Count the lines below in which "Durchscrollen" appears, then give that number by itself.
(RECORDED INFORMATION begins)
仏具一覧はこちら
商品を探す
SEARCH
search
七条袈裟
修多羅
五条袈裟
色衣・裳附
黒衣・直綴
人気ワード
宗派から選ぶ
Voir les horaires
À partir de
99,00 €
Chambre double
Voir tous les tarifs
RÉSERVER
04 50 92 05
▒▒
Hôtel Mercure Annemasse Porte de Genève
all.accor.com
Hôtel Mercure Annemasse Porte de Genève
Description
(RECORDED INFORMATION ends)
(RECORDED INFORMATION begins)
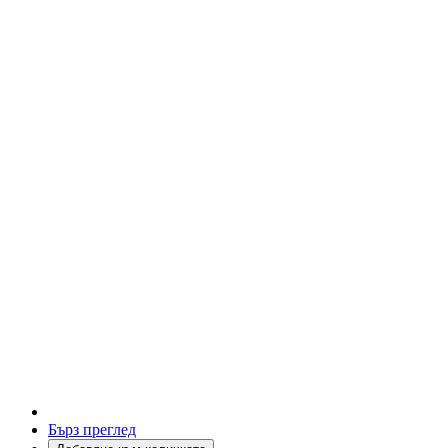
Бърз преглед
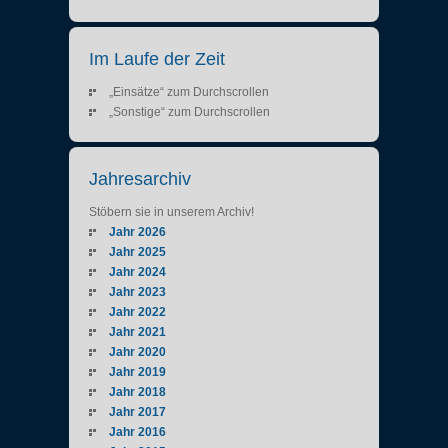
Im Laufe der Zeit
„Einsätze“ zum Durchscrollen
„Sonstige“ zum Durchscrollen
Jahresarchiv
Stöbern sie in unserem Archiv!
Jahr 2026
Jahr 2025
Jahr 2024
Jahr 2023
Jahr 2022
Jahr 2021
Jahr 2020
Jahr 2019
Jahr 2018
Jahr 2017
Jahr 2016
(RECORDED INFORMATION ends)
## RESPONSE TO THIS EXERCISE
2